Notably absent: Adam, the character played by John Cusack in the original. Enter Adam Jr. (Adam Scott), Adam’s grown-up son in the parallel-universe 2025 to which Nick, Jacob, and Lou travel in order to figure out who shot Lou in the balls at his annual company party. Adam Jr. is what the residents of the first movie’s mid-’80s ski-lodge setting would call a yuppie. Instead of filling Adam’s straight man role in the foursome, he turns out to be another neurotic could-have-been, a drug-crazed party animal waiting to burst out—just like Jacob, Lou, and seemingly every other man in what must now regrettably be called “the Hot Tub Time Machine universe.” Here, women are nymphomaniacs, shrews, or both, and men are ticking time bombs of addiction and self-destruction. It’s a sad worldview, if you stop to think about it; Hot Tub Time Machine did, if only for a split second.

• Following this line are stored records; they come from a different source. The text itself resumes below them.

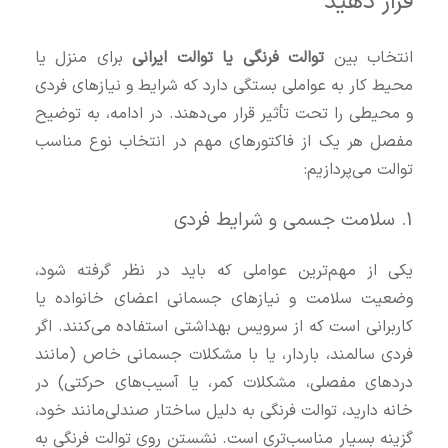
قرار دهید
انتخاب بین
توالت فرنگی یا توالت ایرانی
برای منزل یا
محیط کار به عواملی بستگی دارد که شرایط و نیازهای فردی
و محیطی را تحت تأثیر قرار می‌دهند. در ادامه، به توضیح
مفصل هر یک از فاکتورهای مهم در انتخاب نوع مناسب
توالت می‌پردازیم:
1. سلامت جسمی و شرایط فردی
یکی از مهم‌ترین عواملی که باید در نظر گرفته شود،
وضعیت سلامت و نیازهای جسمانی اعضای خانواده یا
کاربرانی است که از سرویس بهداشتی استفاده می‌کنند. اگر
فردی سالمند، باردار، یا با مشکلات جسمانی خاص (مانند
دردهای مفصلی، مشکلات کمر، یا آسیب‌های حرکتی) در
خانه دارید، توالت فرنگی به دلیل ساختار صندلی‌مانند خود،
گزینه بسیار مناسب‌تری است. نشستن روی توالت فرنگی به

None of this would be a big deal if the movie were funnier. For the most part, Hot Tub Time Machine 2 is little more than a collection of shouted pop culture references and improvised insults, structured as a riff on Back To The Future Part II, complete with the preview-style clip-show ending. It never manages to pull together a gag as memorably demented as its predecessor’s incessant foreshadowing about a certain character getting his arm chopped off, and its vision of a neat, neutered near-future isn’t as fun to look at or listen to as the first movie’s colorful wall-to-wall ’80s kitsch and nostalgia-trip soundtrack. And yet it’s watchable, which is the kind of faint praise that usually damns a movie, but in this case is a credit to Robinson’s and Corddry’s performances; the latter is impressively committed to inhabiting a manic, almost irredeemable character motivated only by a need to fill an empty void inside himself.